[Collected data]
::::

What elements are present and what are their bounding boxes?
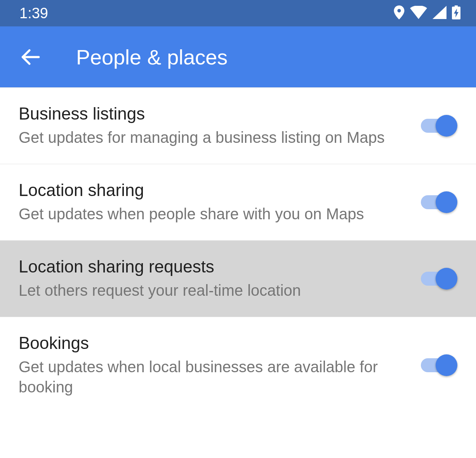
toggle-business-listings[interactable] [421, 114, 457, 137]
setting-text: Location sharing Get updates when people… [19, 180, 421, 224]
setting-title: Location sharing [19, 180, 405, 200]
page-title: People & places [76, 45, 228, 69]
settings-list: Business listings Get updates for managi… [0, 88, 476, 413]
setting-title: Location sharing requests [19, 257, 405, 276]
setting-description: Get updates when people share with you o… [19, 204, 405, 224]
toggle-thumb [436, 354, 457, 376]
toggle-location-sharing-requests[interactable] [421, 267, 457, 290]
setting-text: Bookings Get updates when local business… [19, 333, 421, 397]
toggle-thumb [436, 268, 457, 290]
setting-description: Let others request your real-time locati… [19, 280, 405, 300]
back-button[interactable] [20, 47, 40, 67]
toggle-thumb [436, 191, 457, 213]
setting-item-bookings[interactable]: Bookings Get updates when local business… [0, 317, 476, 413]
toggle-thumb [436, 115, 457, 137]
status-time: 1:39 [19, 5, 48, 22]
cellular-signal-icon [433, 6, 446, 21]
app-bar: People & places [0, 26, 476, 88]
setting-item-location-sharing[interactable]: Location sharing Get updates when people… [0, 164, 476, 241]
setting-title: Business listings [19, 104, 405, 123]
setting-text: Location sharing requests Let others req… [19, 257, 421, 300]
status-bar: 1:39 [0, 0, 476, 26]
status-icons [394, 5, 460, 21]
toggle-bookings[interactable] [421, 354, 457, 376]
setting-description: Get updates when local businesses are av… [19, 357, 405, 397]
battery-charging-icon [452, 5, 460, 21]
setting-title: Bookings [19, 333, 405, 353]
toggle-location-sharing[interactable] [421, 191, 457, 213]
setting-text: Business listings Get updates for managi… [19, 104, 421, 147]
setting-item-business-listings[interactable]: Business listings Get updates for managi… [0, 88, 476, 164]
wifi-icon [410, 6, 427, 21]
setting-item-location-sharing-requests[interactable]: Location sharing requests Let others req… [0, 241, 476, 317]
location-pin-icon [394, 5, 405, 21]
setting-description: Get updates for managing a business list… [19, 127, 405, 147]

::::

• [Instructions to follow] Return each line in the records that holds the string "toggle".

• [Task output]
toggle-business-listings[interactable] [421, 114, 457, 137]
toggle-thumb [436, 354, 457, 376]
toggle-location-sharing-requests[interactable] [421, 267, 457, 290]
toggle-thumb [436, 268, 457, 290]
toggle-thumb [436, 191, 457, 213]
toggle-thumb [436, 115, 457, 137]
toggle-bookings[interactable] [421, 354, 457, 376]
toggle-location-sharing[interactable] [421, 191, 457, 213]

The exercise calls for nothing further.